:: Dataset entries ::

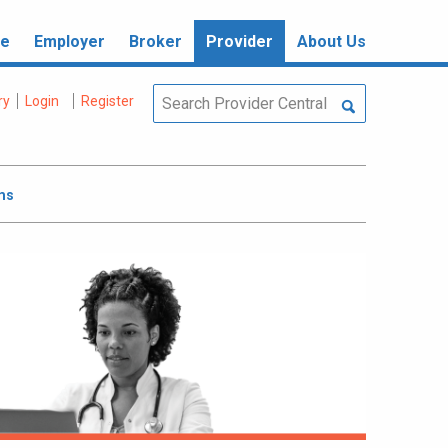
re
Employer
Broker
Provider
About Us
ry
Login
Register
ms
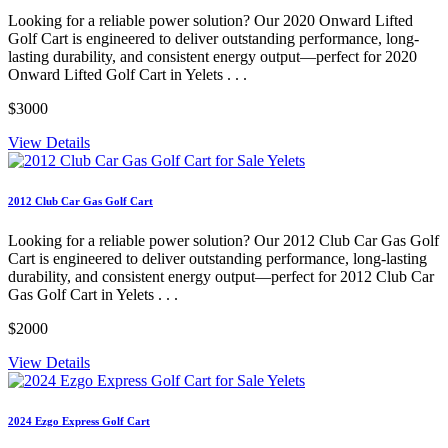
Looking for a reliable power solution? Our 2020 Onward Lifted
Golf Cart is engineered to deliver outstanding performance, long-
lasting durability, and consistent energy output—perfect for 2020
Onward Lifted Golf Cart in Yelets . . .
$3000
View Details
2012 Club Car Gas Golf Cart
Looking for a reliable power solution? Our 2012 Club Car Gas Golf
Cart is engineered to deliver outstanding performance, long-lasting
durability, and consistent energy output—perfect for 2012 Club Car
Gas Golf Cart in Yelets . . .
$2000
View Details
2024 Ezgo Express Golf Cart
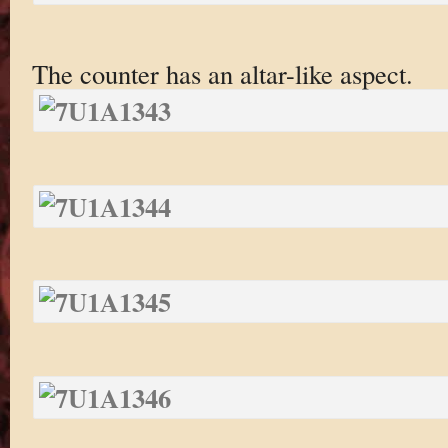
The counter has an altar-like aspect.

...

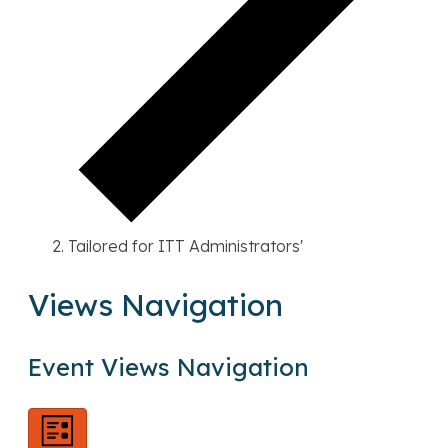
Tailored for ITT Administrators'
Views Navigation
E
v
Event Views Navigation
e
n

:: REQUIRED ACTION ::
Show each line in the data where the string "lasting" appears.

:: TASK RESPONSE ::
lasting durability, and consistent energy output—perfect for 2020
Cart is engineered to deliver outstanding performance, long-lasting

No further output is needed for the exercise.